The situation doesn't appear to be getting better. The demand for food supply veterinarians will increase by nearly 13 percent between 2004 and 2016, according to the FSVMC study. Conversely, the supply of such practitioners will fall short by 4 percent.

A 3.5 percent shortage of dairy cattle practitioners is predicted, as is a 4.6 percent shortage of beef cattle practitioners, a 5 percent shortage of food supply veterinarians in academia, and a 5.3 percent shortage of veterinarians in federal food safety and food security.

One of the deterring factors, Stewart said, is that a negative perception has been created about food animal work and how hard it is.

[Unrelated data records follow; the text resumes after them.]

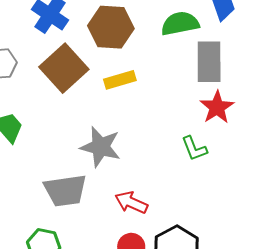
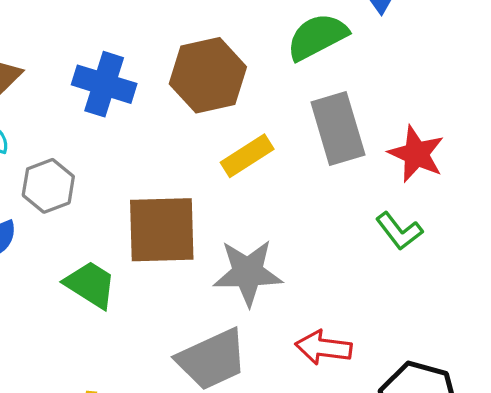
gray rectangle: (209, 62) -> (338, 129), moved
brown square: (64, 68) -> (162, 230), moved, turned -33

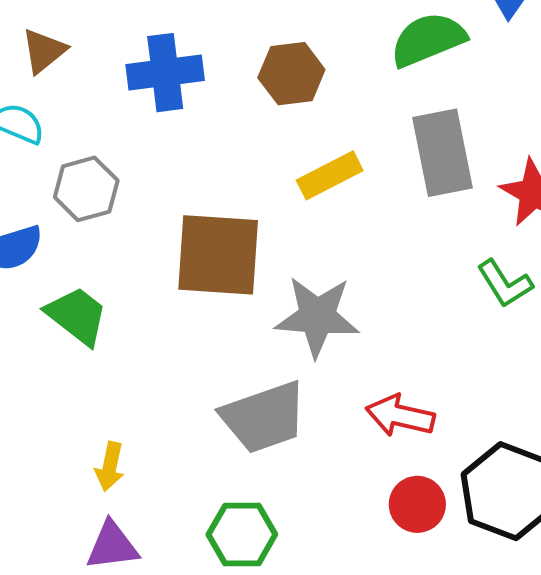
brown hexagon: (208, 75) -> (291, 74), size x0.7
blue cross: (104, 84) -> (165, 73), turned -30
green trapezoid: (90, 285) -> (77, 316), moved

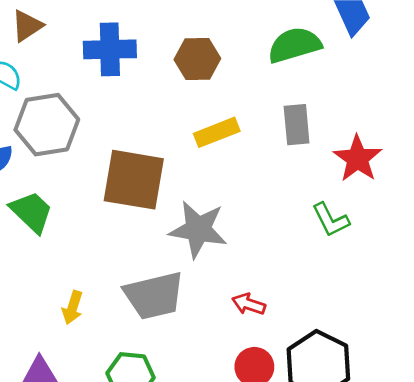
gray rectangle: (442, 153) -> (297, 125), size x0.7
gray hexagon: (86, 189) -> (47, 125), size x1.4
red arrow: (400, 416) -> (249, 304), size x0.7
yellow arrow: (110, 467) -> (73, 307), moved

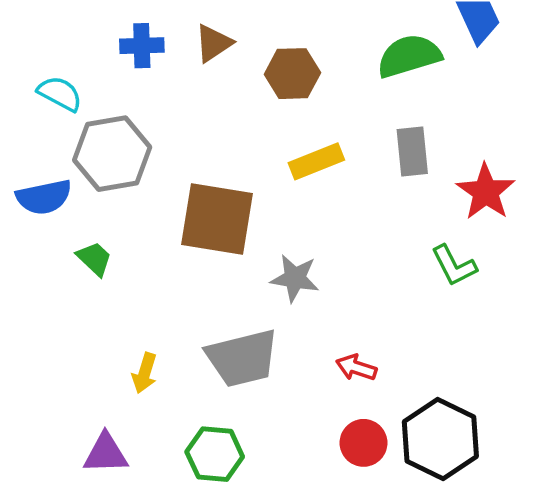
brown triangle: (27, 26) -> (213, 43), moved
blue cross: (110, 49) -> (142, 46), moved, size x0.7
green trapezoid: (31, 212) -> (94, 259), size x0.7
gray star: (198, 229) -> (295, 278), size x0.7

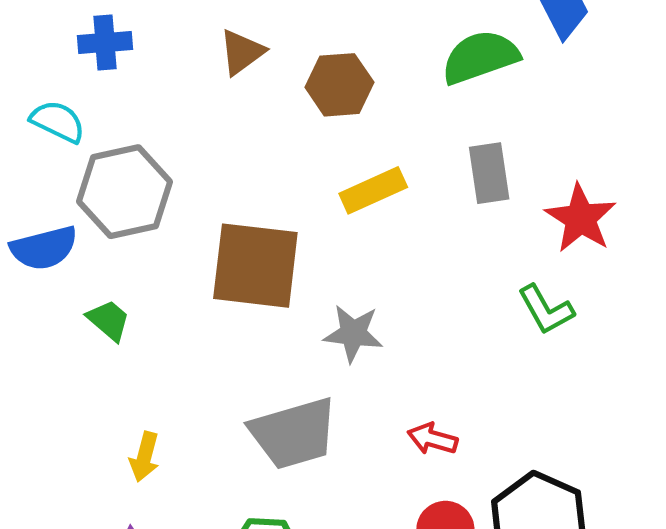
blue cross: (142, 46) -> (105, 43), moved
yellow arrow: (145, 373) -> (144, 457), moved

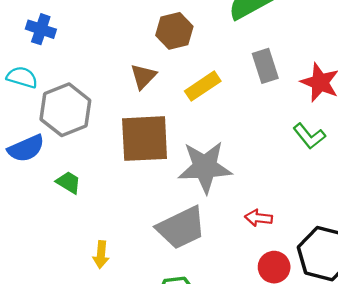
blue cross: (105, 43) -> (41, 29), turned 32
brown triangle: (242, 52) -> (143, 76), moved
gray star: (353, 333) -> (205, 167), size x1.6

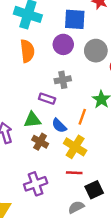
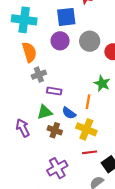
gray cross: (63, 80) -> (39, 75), moved

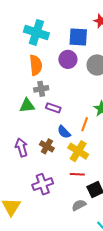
green triangle: (45, 112) -> (27, 106), moved
purple arrow: (23, 128) -> (21, 147), moved

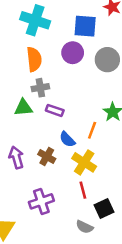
red line: (77, 174) -> (83, 190), turned 72
gray semicircle: (79, 205) -> (85, 227), turned -128

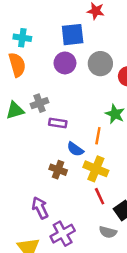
cyan cross: (35, 20) -> (22, 38), size x0.6
orange semicircle: (34, 59) -> (17, 65), moved
green triangle: (23, 108) -> (15, 110), moved
purple arrow: (16, 158) -> (40, 208), moved
purple cross: (41, 201) -> (63, 234), moved

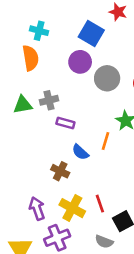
blue square: (73, 35) -> (91, 33), turned 30
gray circle: (100, 64) -> (107, 78), moved
yellow cross: (96, 169) -> (72, 208), moved

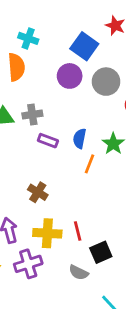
gray circle: (107, 78) -> (106, 82), moved
blue semicircle: (80, 152) -> (80, 138), moved, turned 54
yellow cross: (72, 208) -> (47, 233), turned -30

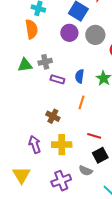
orange line: (90, 164) -> (81, 102), moved
red line: (78, 231) -> (94, 136), moved, turned -56
purple cross: (28, 264) -> (61, 181), moved

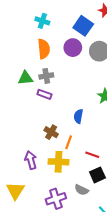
orange semicircle: (32, 29) -> (44, 49), moved
blue semicircle: (80, 76) -> (78, 116), moved
purple rectangle: (57, 79) -> (44, 94), moved
orange line: (81, 102) -> (69, 142), moved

"Not to say it isn't difficult, but I don't think an accurate picture has been painted of rural areas and food animal medicine," he said. "If they're not from an urban background, they're not used to the appeal. They're scared. They've heard their entire lives that food animal medicine is extremely hard (on the body), but I can argue that it's just as physically taxing being an emergency vet, working from 8 p.m. to 2 a.m."

Personally, Stewart said, it wasn't so much a decision to go into food animal medicine as it was a lifestyle in which he was born and raised.

"It's a wonderful industry and … takes you to the next level in agriculture with veterinary medicine. You're not only working with good people in a good industry, but you're also working with animals and people who understand the responsibility of producing a healthy, safe, and nutritious product for the food supply," Stewart said.